Михаилу было стыдно, что так беспощадно, варварски обошелся он с новым
домом своим, осквернив отчий кров, самого себя.
— Яблони-то зачем ломать? — ругнулся он на шофера, загнавшего машину в
сад. Однако легче от этого сердитого выкрика ему не стало.
Проворчав еще что-то, Матвеев распрямился, взглянул на Ясеневку. «Может,
приеду, а тут пашня», — подумал он. И вдруг онемел.
За развалинами соседского двора увидел кущу берез, обелиск и солдата,
склонившего обнаженную голову. Издали как живой стоял, припав коленом к
земле. К земле родной Михаилу Ясеневки. К земле, в которой лежат отдавшие за
нее жизнь, на которой жил Михаил. Жил, да вот покинул.

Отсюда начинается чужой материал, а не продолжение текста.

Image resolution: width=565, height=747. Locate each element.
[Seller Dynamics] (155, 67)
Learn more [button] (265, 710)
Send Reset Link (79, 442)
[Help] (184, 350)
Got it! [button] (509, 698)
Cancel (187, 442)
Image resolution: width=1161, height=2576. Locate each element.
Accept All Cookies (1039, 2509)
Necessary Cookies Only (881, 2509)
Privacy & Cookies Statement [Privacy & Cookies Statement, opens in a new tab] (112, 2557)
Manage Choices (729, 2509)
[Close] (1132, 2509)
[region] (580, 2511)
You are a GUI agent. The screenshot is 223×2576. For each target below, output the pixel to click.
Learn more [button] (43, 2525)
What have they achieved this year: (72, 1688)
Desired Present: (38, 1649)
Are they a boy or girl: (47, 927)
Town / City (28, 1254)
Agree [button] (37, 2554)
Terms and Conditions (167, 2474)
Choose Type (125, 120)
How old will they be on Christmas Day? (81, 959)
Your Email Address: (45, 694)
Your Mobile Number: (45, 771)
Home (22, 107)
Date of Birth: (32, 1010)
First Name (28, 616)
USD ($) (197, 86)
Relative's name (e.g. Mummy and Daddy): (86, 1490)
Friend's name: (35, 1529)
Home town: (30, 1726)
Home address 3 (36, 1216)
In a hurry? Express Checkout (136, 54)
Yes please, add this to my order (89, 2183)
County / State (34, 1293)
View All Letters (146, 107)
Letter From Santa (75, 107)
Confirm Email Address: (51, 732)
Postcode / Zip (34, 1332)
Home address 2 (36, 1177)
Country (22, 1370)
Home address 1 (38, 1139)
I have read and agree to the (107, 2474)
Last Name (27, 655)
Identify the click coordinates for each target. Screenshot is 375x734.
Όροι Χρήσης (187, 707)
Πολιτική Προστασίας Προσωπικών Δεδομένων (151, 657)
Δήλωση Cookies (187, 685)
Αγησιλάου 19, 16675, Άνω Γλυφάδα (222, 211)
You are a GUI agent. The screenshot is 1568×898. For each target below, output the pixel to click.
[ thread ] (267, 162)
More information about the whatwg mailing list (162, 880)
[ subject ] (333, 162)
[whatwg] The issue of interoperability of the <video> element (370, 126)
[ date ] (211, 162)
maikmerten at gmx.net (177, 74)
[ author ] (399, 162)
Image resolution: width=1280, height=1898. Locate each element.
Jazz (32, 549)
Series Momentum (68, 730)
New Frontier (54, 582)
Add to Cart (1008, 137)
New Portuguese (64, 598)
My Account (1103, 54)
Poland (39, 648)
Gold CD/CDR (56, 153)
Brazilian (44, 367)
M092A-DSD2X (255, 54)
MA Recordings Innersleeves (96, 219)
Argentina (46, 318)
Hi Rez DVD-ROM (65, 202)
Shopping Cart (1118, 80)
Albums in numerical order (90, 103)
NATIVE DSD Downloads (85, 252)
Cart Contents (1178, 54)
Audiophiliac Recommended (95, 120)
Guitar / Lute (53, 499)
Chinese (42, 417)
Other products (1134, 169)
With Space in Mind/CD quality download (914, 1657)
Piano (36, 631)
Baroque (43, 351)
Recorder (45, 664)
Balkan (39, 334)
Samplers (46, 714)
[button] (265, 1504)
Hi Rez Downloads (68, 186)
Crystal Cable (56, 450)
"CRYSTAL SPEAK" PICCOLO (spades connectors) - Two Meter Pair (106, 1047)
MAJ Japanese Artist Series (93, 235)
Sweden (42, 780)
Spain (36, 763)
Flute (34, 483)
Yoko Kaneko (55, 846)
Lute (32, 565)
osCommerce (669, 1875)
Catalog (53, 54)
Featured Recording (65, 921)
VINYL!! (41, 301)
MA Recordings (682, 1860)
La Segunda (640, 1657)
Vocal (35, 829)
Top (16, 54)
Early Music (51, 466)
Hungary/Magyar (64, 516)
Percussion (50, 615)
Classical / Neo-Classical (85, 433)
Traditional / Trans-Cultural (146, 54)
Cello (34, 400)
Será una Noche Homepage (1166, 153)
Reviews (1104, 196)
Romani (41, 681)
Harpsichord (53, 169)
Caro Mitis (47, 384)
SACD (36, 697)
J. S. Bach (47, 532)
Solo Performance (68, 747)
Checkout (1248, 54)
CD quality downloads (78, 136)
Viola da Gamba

А солдат оставался.
Он, скорбящий по погибшим товарищам, пока еще не замечал развалин,
окружавших его, не замечал запустения и того, что он покинут, оставлен теми,
кто поставил его.
И теперь он будет стоять среди берез на пустынном бугре над рекой. Будет
напоминать не только о тяжкой године, но и о том, что здесь была деревня
Ясеневка, стоявшая, как утверждали старики, со дня сотворения земли...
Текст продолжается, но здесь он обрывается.